(Instructions for the task):
Transcribe the lines of the records starting with the one that has "Previous City Guide" in it and ending with the last, and transcribe nothing else.

(Exercise data):
>>>>

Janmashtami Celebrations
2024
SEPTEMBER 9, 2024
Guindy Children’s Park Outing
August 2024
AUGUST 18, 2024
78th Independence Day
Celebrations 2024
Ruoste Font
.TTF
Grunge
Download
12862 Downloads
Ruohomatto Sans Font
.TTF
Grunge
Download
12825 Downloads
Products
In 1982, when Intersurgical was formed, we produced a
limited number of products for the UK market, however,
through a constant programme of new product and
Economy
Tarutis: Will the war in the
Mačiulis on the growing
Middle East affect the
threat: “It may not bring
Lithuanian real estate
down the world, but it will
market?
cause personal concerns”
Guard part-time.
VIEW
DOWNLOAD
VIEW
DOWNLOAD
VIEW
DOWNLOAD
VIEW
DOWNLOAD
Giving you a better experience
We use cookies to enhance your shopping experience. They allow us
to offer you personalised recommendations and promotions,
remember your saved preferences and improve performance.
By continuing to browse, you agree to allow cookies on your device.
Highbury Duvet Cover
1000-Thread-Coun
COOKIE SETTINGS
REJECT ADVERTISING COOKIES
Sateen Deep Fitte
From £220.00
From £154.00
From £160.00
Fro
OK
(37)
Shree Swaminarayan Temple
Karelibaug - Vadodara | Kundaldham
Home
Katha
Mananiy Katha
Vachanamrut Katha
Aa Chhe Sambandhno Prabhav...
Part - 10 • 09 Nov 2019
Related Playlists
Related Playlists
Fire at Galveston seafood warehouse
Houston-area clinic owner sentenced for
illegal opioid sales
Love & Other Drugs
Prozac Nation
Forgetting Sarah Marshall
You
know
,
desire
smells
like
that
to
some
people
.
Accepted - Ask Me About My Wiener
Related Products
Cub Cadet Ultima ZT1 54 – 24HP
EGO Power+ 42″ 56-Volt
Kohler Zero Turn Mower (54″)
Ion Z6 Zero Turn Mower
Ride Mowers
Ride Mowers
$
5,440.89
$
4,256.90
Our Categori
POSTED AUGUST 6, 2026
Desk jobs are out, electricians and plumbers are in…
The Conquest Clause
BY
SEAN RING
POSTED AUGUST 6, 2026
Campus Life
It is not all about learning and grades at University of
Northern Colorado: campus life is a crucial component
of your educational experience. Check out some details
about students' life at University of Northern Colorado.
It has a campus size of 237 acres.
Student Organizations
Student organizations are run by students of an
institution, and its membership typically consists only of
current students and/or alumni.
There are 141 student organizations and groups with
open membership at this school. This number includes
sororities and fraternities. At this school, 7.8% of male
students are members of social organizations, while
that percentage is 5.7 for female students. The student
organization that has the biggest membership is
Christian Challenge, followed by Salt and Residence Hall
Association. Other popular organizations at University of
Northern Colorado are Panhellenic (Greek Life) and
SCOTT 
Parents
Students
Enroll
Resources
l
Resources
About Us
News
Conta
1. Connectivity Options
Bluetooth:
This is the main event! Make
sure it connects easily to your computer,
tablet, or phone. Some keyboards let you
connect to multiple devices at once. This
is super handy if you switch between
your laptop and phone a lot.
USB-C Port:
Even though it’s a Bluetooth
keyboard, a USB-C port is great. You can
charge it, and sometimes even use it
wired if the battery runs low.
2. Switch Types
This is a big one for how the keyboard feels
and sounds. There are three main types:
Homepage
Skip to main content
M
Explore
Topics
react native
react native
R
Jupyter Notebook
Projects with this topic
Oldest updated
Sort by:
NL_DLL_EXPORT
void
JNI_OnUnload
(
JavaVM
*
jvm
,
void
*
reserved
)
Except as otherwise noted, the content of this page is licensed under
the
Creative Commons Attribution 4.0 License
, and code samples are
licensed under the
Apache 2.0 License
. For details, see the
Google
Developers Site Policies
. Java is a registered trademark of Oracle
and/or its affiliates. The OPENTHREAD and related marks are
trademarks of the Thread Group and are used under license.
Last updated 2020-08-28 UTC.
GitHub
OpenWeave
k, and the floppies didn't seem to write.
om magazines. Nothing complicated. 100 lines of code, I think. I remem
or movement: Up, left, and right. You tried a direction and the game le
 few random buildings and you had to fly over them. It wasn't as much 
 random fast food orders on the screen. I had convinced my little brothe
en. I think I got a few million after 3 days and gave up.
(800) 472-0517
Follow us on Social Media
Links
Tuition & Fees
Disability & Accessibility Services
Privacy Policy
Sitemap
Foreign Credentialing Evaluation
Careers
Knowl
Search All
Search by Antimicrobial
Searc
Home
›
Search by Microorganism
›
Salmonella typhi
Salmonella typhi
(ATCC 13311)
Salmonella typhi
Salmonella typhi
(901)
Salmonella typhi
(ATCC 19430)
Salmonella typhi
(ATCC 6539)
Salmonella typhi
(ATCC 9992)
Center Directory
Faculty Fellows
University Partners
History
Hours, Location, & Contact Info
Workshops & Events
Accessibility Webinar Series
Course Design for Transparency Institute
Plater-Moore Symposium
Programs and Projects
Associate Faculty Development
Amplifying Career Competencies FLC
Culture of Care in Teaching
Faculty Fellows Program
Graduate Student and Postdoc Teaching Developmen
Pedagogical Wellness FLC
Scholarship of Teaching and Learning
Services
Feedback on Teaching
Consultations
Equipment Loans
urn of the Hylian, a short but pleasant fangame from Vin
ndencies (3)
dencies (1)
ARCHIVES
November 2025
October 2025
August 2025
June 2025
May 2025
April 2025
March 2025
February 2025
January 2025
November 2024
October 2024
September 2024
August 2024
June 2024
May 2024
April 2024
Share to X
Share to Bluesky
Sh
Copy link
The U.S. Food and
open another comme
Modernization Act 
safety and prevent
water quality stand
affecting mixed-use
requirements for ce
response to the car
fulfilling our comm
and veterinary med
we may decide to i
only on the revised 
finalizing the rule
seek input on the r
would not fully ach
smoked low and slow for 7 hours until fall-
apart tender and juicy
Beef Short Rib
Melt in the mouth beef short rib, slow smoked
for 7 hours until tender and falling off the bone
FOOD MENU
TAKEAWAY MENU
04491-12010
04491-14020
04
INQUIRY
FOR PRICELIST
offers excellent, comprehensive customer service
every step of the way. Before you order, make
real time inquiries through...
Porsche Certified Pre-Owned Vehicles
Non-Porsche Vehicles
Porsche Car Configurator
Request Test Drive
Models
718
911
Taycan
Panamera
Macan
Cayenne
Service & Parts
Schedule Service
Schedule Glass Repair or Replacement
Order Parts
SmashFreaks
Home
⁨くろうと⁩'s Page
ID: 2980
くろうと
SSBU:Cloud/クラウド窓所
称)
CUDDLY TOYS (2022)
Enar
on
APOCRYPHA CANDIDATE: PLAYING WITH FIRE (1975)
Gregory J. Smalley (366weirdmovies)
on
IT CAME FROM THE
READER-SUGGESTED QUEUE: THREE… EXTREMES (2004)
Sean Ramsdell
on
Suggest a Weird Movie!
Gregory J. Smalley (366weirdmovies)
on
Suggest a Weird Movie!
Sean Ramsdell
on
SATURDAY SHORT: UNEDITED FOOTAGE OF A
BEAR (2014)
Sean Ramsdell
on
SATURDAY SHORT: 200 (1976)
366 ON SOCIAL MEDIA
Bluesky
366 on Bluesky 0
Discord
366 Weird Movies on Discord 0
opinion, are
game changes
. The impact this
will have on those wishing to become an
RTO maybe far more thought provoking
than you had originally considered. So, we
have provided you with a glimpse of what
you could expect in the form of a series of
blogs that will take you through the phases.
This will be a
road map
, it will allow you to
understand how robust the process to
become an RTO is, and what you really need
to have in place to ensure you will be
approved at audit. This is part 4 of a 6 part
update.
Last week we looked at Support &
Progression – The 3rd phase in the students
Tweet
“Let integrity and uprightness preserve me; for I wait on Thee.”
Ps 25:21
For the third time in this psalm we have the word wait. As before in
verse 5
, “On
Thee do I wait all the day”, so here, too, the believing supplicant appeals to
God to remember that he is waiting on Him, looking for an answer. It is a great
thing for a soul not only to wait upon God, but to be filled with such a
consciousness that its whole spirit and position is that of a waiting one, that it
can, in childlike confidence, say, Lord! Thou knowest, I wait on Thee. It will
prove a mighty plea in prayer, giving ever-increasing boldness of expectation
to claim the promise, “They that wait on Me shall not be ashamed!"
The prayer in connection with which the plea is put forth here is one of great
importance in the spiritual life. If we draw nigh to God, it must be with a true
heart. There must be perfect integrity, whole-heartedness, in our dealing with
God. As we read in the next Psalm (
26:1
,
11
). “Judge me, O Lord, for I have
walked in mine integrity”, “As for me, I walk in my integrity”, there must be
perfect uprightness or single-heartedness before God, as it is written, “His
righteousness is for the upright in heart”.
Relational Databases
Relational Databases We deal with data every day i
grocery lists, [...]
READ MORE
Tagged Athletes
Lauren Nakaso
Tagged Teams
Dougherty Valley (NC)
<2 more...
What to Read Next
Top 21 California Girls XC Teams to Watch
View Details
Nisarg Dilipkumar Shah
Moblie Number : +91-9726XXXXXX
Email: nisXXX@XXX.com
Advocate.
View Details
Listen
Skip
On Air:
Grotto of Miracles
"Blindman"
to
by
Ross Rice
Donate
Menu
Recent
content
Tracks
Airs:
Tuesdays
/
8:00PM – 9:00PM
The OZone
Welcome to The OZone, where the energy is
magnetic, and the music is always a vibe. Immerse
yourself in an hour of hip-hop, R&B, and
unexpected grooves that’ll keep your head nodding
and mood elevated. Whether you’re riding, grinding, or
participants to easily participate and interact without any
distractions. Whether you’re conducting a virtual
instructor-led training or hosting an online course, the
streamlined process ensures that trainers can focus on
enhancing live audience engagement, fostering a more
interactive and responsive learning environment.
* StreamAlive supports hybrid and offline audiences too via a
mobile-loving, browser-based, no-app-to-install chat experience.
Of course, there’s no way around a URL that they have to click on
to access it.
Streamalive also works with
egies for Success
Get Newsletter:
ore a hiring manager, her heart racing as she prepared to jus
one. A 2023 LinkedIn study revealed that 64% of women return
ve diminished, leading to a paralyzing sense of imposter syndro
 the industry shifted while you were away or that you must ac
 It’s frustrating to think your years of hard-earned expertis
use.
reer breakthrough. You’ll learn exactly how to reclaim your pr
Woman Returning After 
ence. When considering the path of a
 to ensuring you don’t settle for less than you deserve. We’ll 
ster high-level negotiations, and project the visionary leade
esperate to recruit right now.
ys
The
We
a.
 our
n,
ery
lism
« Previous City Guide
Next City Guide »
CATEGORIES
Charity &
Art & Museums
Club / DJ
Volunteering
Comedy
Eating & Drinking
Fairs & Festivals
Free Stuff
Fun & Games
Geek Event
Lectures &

<<<<

(Completed task):
« Previous City Guide
Next City Guide »
CATEGORIES
Charity &
Art & Museums
Club / DJ
Volunteering
Comedy
Eating & Drinking
Fairs & Festivals
Free Stuff
Fun & Games
Geek Event
Lectures &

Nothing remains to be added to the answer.